Nobody except me seemed that bothered by them.
“It’s Paris,” people would shrug. “At least they’re not cockroaches.”
We had cockroaches too.
“It could be worse,” they’d say. “At least they’re not rats.”
You’re never more than a baguette’s distance from a rat in Paris, so we probably had those as well.
Pest control measures amounted to the chef throwing a meat cleaver across the room at the rodent invaders. It didn’t deter them but it kept the waitress from bothering him with orders, while he busied himself with pulling best-before labels off week-old meat.
“I’m sorry, we’re closed,” I’d tell people, when my colleagues were out of earshot, rather than risk being decapitated or contracting hantavirus in the kitchen.
“No, you’re not,” they’d say. “I can see people having dinner right there behind you.”
“We’re closed now,” I’d repeat. “It’s the mice.” That usually did it. I like to think there are dozens of people alive all over Paris today as a direct result of my laziness.

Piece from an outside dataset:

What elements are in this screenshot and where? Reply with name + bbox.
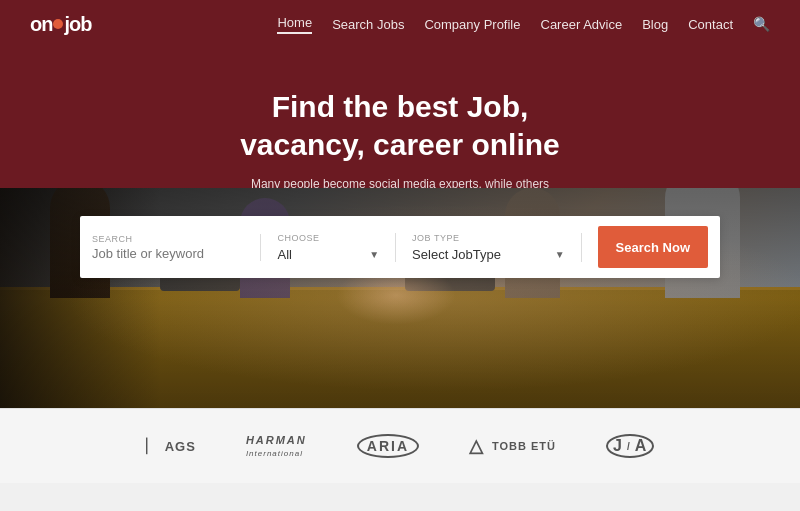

One evening a mouse broke cover in the middle of service and legged it across the dining room floor. It stopped halfway when it realised its mistake and tried to double back, only to find itself surrounded by too many pairs of expensive Parisian heels.
“Excuse me. I’ll just be a minute,” the sternish manager, who had been taking an order, said to his customers, French ladies of a certain age.
He walked briskly across the room and gave the stunned mouse a sharp kick in the backside. It skidded across the floor and came to a stop under a nearby table. Then he went to the bar, helped himself to a pint glass and a beermat, returned to the bewildered mouse, scooped it into the glass, and put the beer mat on top.
“I’ll be with you in a moment,” he said to the ladies. And then he jogged downstairs and deposited it safely into the street, came back and finished taking their order.
I was remembering all this, sitting alone in the bar and listening to the man with no trousers talk his way into a fresh credit line, when I looked up and there he was. The presumptuous restaurant manager. “Do we have time for another quick one before the cinema?” he was asking.
Reader, of course I married him. What else was I going to do?